++++ Extracted data

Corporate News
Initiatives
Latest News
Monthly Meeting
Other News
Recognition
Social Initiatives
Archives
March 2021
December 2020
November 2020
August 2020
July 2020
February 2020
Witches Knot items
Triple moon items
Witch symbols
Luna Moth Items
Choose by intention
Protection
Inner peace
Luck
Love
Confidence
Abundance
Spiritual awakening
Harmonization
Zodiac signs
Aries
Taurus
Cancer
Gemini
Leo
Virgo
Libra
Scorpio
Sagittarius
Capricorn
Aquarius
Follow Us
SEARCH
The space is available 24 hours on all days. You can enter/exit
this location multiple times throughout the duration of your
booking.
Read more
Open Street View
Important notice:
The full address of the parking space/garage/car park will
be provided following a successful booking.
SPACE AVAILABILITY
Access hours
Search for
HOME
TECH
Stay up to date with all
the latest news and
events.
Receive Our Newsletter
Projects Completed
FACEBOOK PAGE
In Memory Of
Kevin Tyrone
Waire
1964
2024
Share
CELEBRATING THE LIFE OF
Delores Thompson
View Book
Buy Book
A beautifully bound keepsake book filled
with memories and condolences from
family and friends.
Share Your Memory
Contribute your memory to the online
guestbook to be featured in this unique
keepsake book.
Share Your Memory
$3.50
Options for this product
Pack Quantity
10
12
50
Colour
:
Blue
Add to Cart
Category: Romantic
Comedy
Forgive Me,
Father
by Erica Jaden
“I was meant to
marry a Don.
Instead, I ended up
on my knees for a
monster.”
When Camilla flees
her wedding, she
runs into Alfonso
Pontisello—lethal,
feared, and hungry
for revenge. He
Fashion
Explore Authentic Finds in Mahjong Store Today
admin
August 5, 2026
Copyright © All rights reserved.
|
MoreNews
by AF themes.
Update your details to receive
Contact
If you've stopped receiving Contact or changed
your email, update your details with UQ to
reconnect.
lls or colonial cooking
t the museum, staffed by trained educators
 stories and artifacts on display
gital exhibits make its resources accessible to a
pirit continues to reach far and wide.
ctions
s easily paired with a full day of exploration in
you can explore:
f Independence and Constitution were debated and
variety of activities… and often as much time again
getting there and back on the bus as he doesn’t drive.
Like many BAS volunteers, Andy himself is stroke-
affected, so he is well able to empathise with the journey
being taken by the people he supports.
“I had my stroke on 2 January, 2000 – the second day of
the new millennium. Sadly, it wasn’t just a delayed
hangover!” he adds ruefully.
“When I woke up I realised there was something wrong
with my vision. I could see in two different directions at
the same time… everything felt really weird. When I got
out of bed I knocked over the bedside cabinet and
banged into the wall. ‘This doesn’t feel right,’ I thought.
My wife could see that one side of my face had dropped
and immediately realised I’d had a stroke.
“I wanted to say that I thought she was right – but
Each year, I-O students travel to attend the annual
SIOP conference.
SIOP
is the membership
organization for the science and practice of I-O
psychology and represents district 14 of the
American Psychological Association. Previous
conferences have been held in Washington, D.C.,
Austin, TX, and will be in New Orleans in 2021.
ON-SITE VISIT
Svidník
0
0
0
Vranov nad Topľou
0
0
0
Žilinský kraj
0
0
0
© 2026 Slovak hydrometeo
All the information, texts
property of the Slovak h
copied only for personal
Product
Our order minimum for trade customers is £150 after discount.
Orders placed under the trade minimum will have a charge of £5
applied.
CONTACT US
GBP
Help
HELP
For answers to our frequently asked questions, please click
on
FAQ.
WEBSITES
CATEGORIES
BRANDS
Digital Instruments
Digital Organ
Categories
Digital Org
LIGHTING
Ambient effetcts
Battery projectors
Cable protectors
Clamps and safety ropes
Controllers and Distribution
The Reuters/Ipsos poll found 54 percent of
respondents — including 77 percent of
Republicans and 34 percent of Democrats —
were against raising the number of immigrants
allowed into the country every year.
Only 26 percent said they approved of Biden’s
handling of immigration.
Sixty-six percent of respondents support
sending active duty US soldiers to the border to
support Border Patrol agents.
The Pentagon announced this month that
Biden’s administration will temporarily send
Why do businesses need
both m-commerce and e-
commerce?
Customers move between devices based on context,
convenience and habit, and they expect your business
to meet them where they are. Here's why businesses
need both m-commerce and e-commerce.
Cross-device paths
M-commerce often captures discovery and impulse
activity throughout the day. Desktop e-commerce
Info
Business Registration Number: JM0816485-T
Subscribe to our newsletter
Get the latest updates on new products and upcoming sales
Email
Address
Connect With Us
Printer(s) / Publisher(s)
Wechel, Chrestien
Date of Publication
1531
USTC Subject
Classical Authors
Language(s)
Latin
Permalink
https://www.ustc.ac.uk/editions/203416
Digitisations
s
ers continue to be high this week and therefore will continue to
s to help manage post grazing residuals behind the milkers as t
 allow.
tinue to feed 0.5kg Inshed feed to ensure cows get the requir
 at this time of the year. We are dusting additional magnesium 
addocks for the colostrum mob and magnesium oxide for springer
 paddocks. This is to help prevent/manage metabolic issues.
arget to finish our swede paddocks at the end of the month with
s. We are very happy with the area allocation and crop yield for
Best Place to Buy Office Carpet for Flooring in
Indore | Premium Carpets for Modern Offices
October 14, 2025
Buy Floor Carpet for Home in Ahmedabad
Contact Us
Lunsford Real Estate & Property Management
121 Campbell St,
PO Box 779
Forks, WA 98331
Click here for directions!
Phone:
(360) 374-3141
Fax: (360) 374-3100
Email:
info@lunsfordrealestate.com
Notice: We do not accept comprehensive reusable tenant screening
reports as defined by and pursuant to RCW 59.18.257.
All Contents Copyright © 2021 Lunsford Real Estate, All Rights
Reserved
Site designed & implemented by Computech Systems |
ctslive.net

++++++++

• **What the task requires**
All of the records above need to be printed again exactly as they appear.

• **Reply to the task**
Corporate News
Initiatives
Latest News
Monthly Meeting
Other News
Recognition
Social Initiatives
Archives
March 2021
December 2020
November 2020
August 2020
July 2020
February 2020
Witches Knot items
Triple moon items
Witch symbols
Luna Moth Items
Choose by intention
Protection
Inner peace
Luck
Love
Confidence
Abundance
Spiritual awakening
Harmonization
Zodiac signs
Aries
Taurus
Cancer
Gemini
Leo
Virgo
Libra
Scorpio
Sagittarius
Capricorn
Aquarius
Follow Us
SEARCH
The space is available 24 hours on all days. You can enter/exit
this location multiple times throughout the duration of your
booking.
Read more
Open Street View
Important notice:
The full address of the parking space/garage/car park will
be provided following a successful booking.
SPACE AVAILABILITY
Access hours
Search for
HOME
TECH
Stay up to date with all
the latest news and
events.
Receive Our Newsletter
Projects Completed
FACEBOOK PAGE
In Memory Of
Kevin Tyrone
Waire
1964
2024
Share
CELEBRATING THE LIFE OF
Delores Thompson
View Book
Buy Book
A beautifully bound keepsake book filled
with memories and condolences from
family and friends.
Share Your Memory
Contribute your memory to the online
guestbook to be featured in this unique
keepsake book.
Share Your Memory
$3.50
Options for this product
Pack Quantity
10
12
50
Colour
:
Blue
Add to Cart
Category: Romantic
Comedy
Forgive Me,
Father
by Erica Jaden
“I was meant to
marry a Don.
Instead, I ended up
on my knees for a
monster.”
When Camilla flees
her wedding, she
runs into Alfonso
Pontisello—lethal,
feared, and hungry
for revenge. He
Fashion
Explore Authentic Finds in Mahjong Store Today
admin
August 5, 2026
Copyright © All rights reserved.
|
MoreNews
by AF themes.
Update your details to receive
Contact
If you've stopped receiving Contact or changed
your email, update your details with UQ to
reconnect.
lls or colonial cooking
t the museum, staffed by trained educators
 stories and artifacts on display
gital exhibits make its resources accessible to a
pirit continues to reach far and wide.
ctions
s easily paired with a full day of exploration in
you can explore:
f Independence and Constitution were debated and
variety of activities… and often as much time again
getting there and back on the bus as he doesn’t drive.
Like many BAS volunteers, Andy himself is stroke-
affected, so he is well able to empathise with the journey
being taken by the people he supports.
“I had my stroke on 2 January, 2000 – the second day of
the new millennium. Sadly, it wasn’t just a delayed
hangover!” he adds ruefully.
“When I woke up I realised there was something wrong
with my vision. I could see in two different directions at
the same time… everything felt really weird. When I got
out of bed I knocked over the bedside cabinet and
banged into the wall. ‘This doesn’t feel right,’ I thought.
My wife could see that one side of my face had dropped
and immediately realised I’d had a stroke.
“I wanted to say that I thought she was right – but
Each year, I-O students travel to attend the annual
SIOP conference.
SIOP
is the membership
organization for the science and practice of I-O
psychology and represents district 14 of the
American Psychological Association. Previous
conferences have been held in Washington, D.C.,
Austin, TX, and will be in New Orleans in 2021.
ON-SITE VISIT
Svidník
0
0
0
Vranov nad Topľou
0
0
0
Žilinský kraj
0
0
0
© 2026 Slovak hydrometeo
All the information, texts
property of the Slovak h
copied only for personal
Product
Our order minimum for trade customers is £150 after discount.
Orders placed under the trade minimum will have a charge of £5
applied.
CONTACT US
GBP
Help
HELP
For answers to our frequently asked questions, please click
on
FAQ.
WEBSITES
CATEGORIES
BRANDS
Digital Instruments
Digital Organ
Categories
Digital Org
LIGHTING
Ambient effetcts
Battery projectors
Cable protectors
Clamps and safety ropes
Controllers and Distribution
The Reuters/Ipsos poll found 54 percent of
respondents — including 77 percent of
Republicans and 34 percent of Democrats —
were against raising the number of immigrants
allowed into the country every year.
Only 26 percent said they approved of Biden’s
handling of immigration.
Sixty-six percent of respondents support
sending active duty US soldiers to the border to
support Border Patrol agents.
The Pentagon announced this month that
Biden’s administration will temporarily send
Why do businesses need
both m-commerce and e-
commerce?
Customers move between devices based on context,
convenience and habit, and they expect your business
to meet them where they are. Here's why businesses
need both m-commerce and e-commerce.
Cross-device paths
M-commerce often captures discovery and impulse
activity throughout the day. Desktop e-commerce
Info
Business Registration Number: JM0816485-T
Subscribe to our newsletter
Get the latest updates on new products and upcoming sales
Email
Address
Connect With Us
Printer(s) / Publisher(s)
Wechel, Chrestien
Date of Publication
1531
USTC Subject
Classical Authors
Language(s)
Latin
Permalink
https://www.ustc.ac.uk/editions/203416
Digitisations
s
ers continue to be high this week and therefore will continue to
s to help manage post grazing residuals behind the milkers as t
 allow.
tinue to feed 0.5kg Inshed feed to ensure cows get the requir
 at this time of the year. We are dusting additional magnesium 
addocks for the colostrum mob and magnesium oxide for springer
 paddocks. This is to help prevent/manage metabolic issues.
arget to finish our swede paddocks at the end of the month with
s. We are very happy with the area allocation and crop yield for
Best Place to Buy Office Carpet for Flooring in
Indore | Premium Carpets for Modern Offices
October 14, 2025
Buy Floor Carpet for Home in Ahmedabad
Contact Us
Lunsford Real Estate & Property Management
121 Campbell St,
PO Box 779
Forks, WA 98331
Click here for directions!
Phone:
(360) 374-3141
Fax: (360) 374-3100
Email:
info@lunsfordrealestate.com
Notice: We do not accept comprehensive reusable tenant screening
reports as defined by and pursuant to RCW 59.18.257.
All Contents Copyright © 2021 Lunsford Real Estate, All Rights
Reserved
Site designed & implemented by Computech Systems |
ctslive.net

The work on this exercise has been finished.